Authored by jsilvanus on Apr 20 2022, 11:35 AM.

Details

Summary

This fixes the assertion failure "Loop in the Block Graph!".

SIMachineScheduler groups instructions into blocks (also referred to
as coloring or groups) and then performs a two-level scheduling:
inter-block scheduling, and intra-block scheduling.

This approach requires that the dependency graph on the blocks which
is obtained by contracting the blocks in the original dependency graph
is acyclic. In other words: Whenever A and B end up in the same block,
all vertices on a path from A to B must be in the same block.

When compiling an example consisting of an export followed by
a buffer store, we see a dependency between these two. This dependency
may be false, but that is a different issue.
This dependency was not correctly accounted for by SiMachineScheduler.

A new test case si-scheduler-exports.ll demonstrating this is
also added in this commit.

The problematic part of SiMachineScheduler was a post-optimization of
the block assignment that tried to group all export instructions into
a separate export block for better execution performance. This routine
correctly checked that any paths from exports to exports did not
contain any non-exports, but not vice-versa: In case of an export with
a non-export successor dependency, that single export was moved
to a separate block, which could then be both a successor and a
predecessor block of a non-export block.

As fix, we now skip export grouping if there are exports with direct
non-export successor dependencies. This fixes the issue at hand,
but is slightly pessimistic:
We *could* group all exports into a separate block that have neither
direct nor indirect export successor dependencies.
We will review the potential performance impact and potentially
revisit with a more sophisticated implementation.
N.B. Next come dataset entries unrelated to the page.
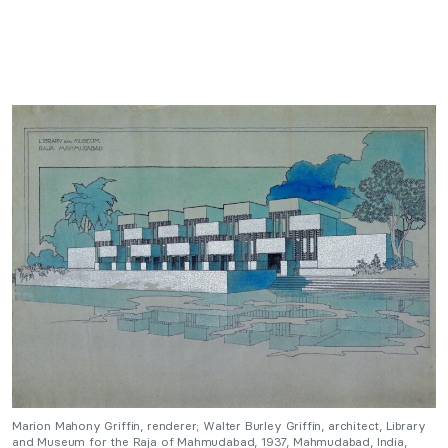
Marion Mahony Griffin, renderer; Walter Burley Griffin, architect, Library
and Museum for the Raja of Mahmudabad, 1937, Mahmudabad, India,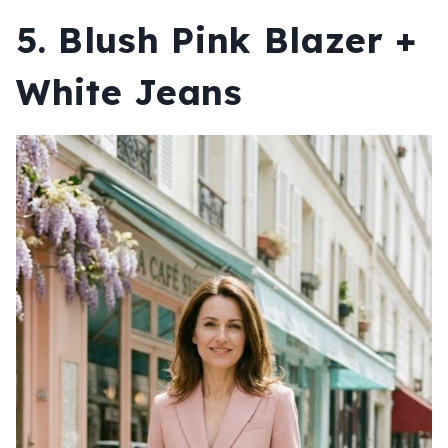
5. Blush Pink Blazer +
White Jeans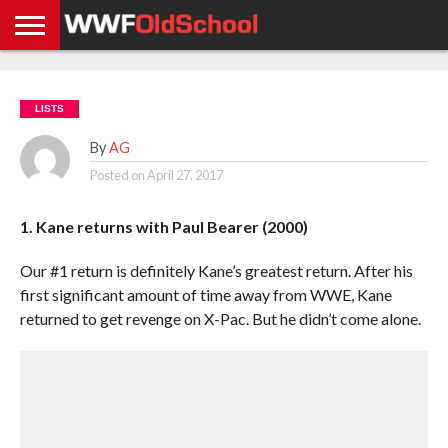
HOME
WWE
AEW
TNA
UFC &
OLD
GET
CONTACT
PRIVACY
NEWS
NEWS
NEWS
BOXING
SCHOOL
APP
US
POLICY &
LISTS
NEWS
STORIES
GDPR
COMPLIANCE
By
AG
Posted on
April 27, 2017
1. Kane returns with Paul Bearer (2000)
Our #1 return is definitely Kane’s greatest return. After his
first significant amount of time away from WWE, Kane
returned to get revenge on X-Pac. But he didn’t come alone.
Note that just grouping all exports without direct non-export successor
dependencies could still lead to illegal blocks, since non-export A
could depend on export B that depends on export C. In that case,
export C has no non-export successor, but still may not be grouped
into an export block.

Change-Id: I18ab846940a2a3e224199e72339e6fd181b7e8de

Diff Detail

Event Timeline

jsilvanus created this revision.Apr 20 2022, 11:35 AM
Herald added a project: Restricted Project. · View Herald TranscriptApr 20 2022, 11:36 AM
jsilvanus requested review of this revision.Apr 20 2022, 11:36 AM
Herald added a project: Restricted Project. · View Herald TranscriptApr 20 2022, 11:36 AM
arsenm accepted this revision.Apr 20 2022, 1:39 PM

LGTM with nits

llvm/lib/Target/AMDGPU/SIMachineScheduler.cpp
1128–1129

east const?

llvm/test/CodeGen/AMDGPU/si-scheduler-exports.ll
28

This is redundant with the -mattr on the run line

This revision is now accepted and ready to land.Apr 20 2022, 1:39 PM
jsilvanus updated this revision to Diff 424126.Apr 21 2022, 1:42 AM

Implement review feedback

  • use west const
  • drop redundant attribute in lit test
foad added inline comments.Apr 21 2022, 1:47 AM
llvm/lib/Target/AMDGPU/SIMachineScheduler.cpp
1141

Can you confirm that these subgraph-based checks are no longer required? Is that because your new check is stronger?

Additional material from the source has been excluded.